Unfortunately, I read books faster than I can write about ‘em. My desk is littered with books that are awaiting a blog post. In an effort to clear off the desk, I present a quick a dirty assessment of the past few months of also-reads. I present them in no particular order:
Let the Great World Spin by Colum McCann: McCann won the National Book Award for this novel, a series of interconnected stories that have as their focal point the famous tightrope walk of Philip Petit between the World Trade Center towers. Compelling stories, compellingly written. Still, I did not find McCann as engaging as this year’s runner up American Salvage (see previous post).
Parasites Like Us by Adam Johnson: Parasites is like two books in one. Three quarters of the book reads like the typical middle-aged man breakdown novel. A college professor of anthropology who is a failure at love and whose career is in the gutter ponders the meaning of life and the possibility of diddling one of his students (the boring stuff of Updike). The remainder of the novel, however, veers into apocalyptic. A cataclysm occurs that only the professor and his students survive, and the book prompts the kind of imaginative musings on the meaning and breakdown of culture that one would expect. A good book, though a bit tedious at times.
The American Painter Emma Dial by Samantha Peale: Peale’s first novel, Emma Dial reads like a first novel. The pacing is skewed, the plot is at time belabored, the language ill-fitting. BUT, I loved this book. The central character drives the reader onward, slogging through all the first-novel idiosyncrasies. As an aside, Samantha Peale was recently featured on one of my favorite podcasts Writers on Writing. Her interview inspires any writer who is trying to see a project through to the end. Check ‘er out here
The Land of Green Plums by Herta Muller: I love to say Muller’s name in a deep resonate monotone, a voice I imagine East German bureaucrats using when stamping passports.

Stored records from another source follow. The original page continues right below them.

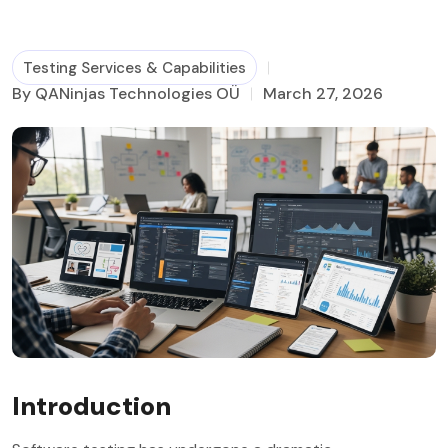
Business Process Management
Testing Services & Capabilities
By QANinjas Technologies OÜ
March 27, 2026
Introduction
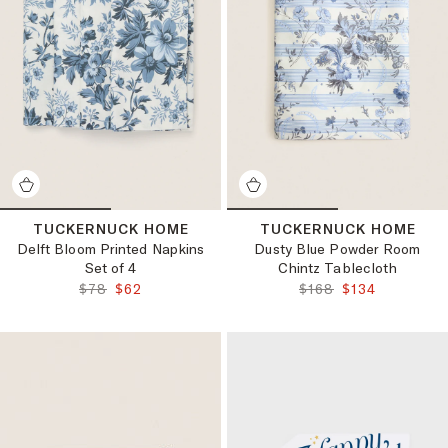
TUCKERNUCK HOME
TUCKERNUCK HOME
Delft Bloom Printed Napkins
Dusty Blue Powder Room
Set of 4
Chintz Tablecloth
ORIGINAL PRICE:
FINAL PRICE:
ORIGINAL PRICE:
FINAL PRICE:
$78
$62
$168
$134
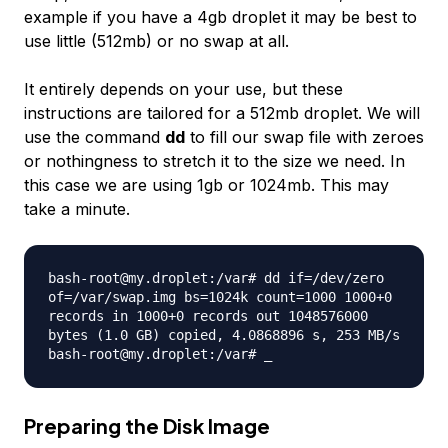
example if you have a 4gb droplet it may be best to
use little (512mb) or no swap at all.
It entirely depends on your use, but these
instructions are tailored for a 512mb droplet. We will
use the command
dd
to fill our swap file with zeroes
or nothingness to stretch it to the size we need. In
this case we are using 1gb or 1024mb. This may
take a minute.
bash-root@my.droplet:/var# dd if=/dev/zero
of=/var/swap.img bs=1024k count=1000 1000+0
records in 1000+0 records out 1048576000
bytes (1.0 GB) copied, 4.0868896 s, 253 MB/s
bash-root@my.droplet:/var# _
Preparing the Disk Image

Herrr Ta Mew Lar.
Muller is the Romanian-born novelist who won the 2009 Nobel for Literature. Her selection is once again congruent with the Nobel committee preference for the literature of oppression. Green Plums is the only book of Muller’s that I have read, but it’s a doozy of a book. Partly autobiographical, extremely lyrical, the book follows the travails of a group of college students in Romania as they seek to be individuals (who love literature) in a society that does not value the individual. Muller’s writing is hypnotic and vivid. She’ll put a fissure in your synapses.
Ford County by John Grisham: I try hard not to be a Grisham hater. In fact, I kind of like the guy. When I was in grad school (when was I not in grad school, I hear you saying), Grisham was invited as the keynote speaker for the “Christ Haunted South” conference, a meeting that centered on Southern literature, paying a huge debt to a resurgence of interest in Flannery OConner.
Grisham opened his address by stating humbly and plainly that he was not sure why he was invited since his writing is far from literary. I admired his candor.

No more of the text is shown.